O prefeito de São Raimundo Nonato, Rogério Castro, parece não querer repetir esse erro. Propôs a mudança do nome do Aeroporto Internacional Serra da Capivara para Aeroporto Internacional Doutora Niède Guidon. A justificativa? Simples e contundente: se existe uma pessoa que merece ter seu nome eternizado em um dos principais portões de entrada da cidade, é ela.
A homenagem foi encaminhada à Assembleia Legislativa do Piauí (Alepi) pelo deputado estadual Gil Carlos. Agora, cabe aos parlamentares aprovarem ou não o reconhecimento. A pergunta que se impõe é: alguém mais merece? O aeroporto, aliás, só existe porque Niède brigou por décadas para que o Brasil olhasse com a devida seriedade o parque arqueológico que guarda os vestígios mais antigos da ocupação humana nas Américas.
Niède Guidon é Doutora Honoris Causa pela Universidade Federal do Piauí e, em vida, teve a rara honra de batizar uma nova espécie de pássaro da caatinga: o Sakesphoroides niedeguidonae. Mas, para além dos títulos acadêmicos e das descobertas científicas, Guidon era, acima de tudo, uma militante da ciência e da preservação cultural. Enfrentou governos, falta de recursos, negligência do Estado e a indiferença de uma sociedade que ainda prefere o imediatismo do consumo ao legado da memória.

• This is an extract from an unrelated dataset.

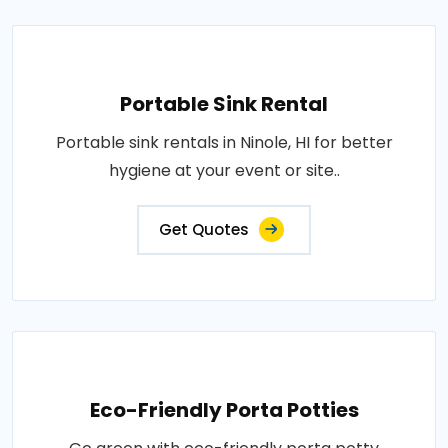
Portable Sink Rental
Portable sink rentals in Ninole, HI for better
hygiene at your event or site..
Get Quotes
Eco-Friendly Porta Potties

A troca do nome do aeroporto é simbólica, mas poderosa. Não se trata de um mero gesto político. É um acerto de contas com a história. É reconhecer, mesmo que tardiamente, que o Brasil ainda tem dívida com seus verdadeiros heróis - os que constroem e preservam, e não os que aparecem apenas para inaugurar.
Se Niède Guidon não é nome de aeroporto, quem seria? Essa é a pergunta que o Piauí precisa se fazer. E o Brasil também.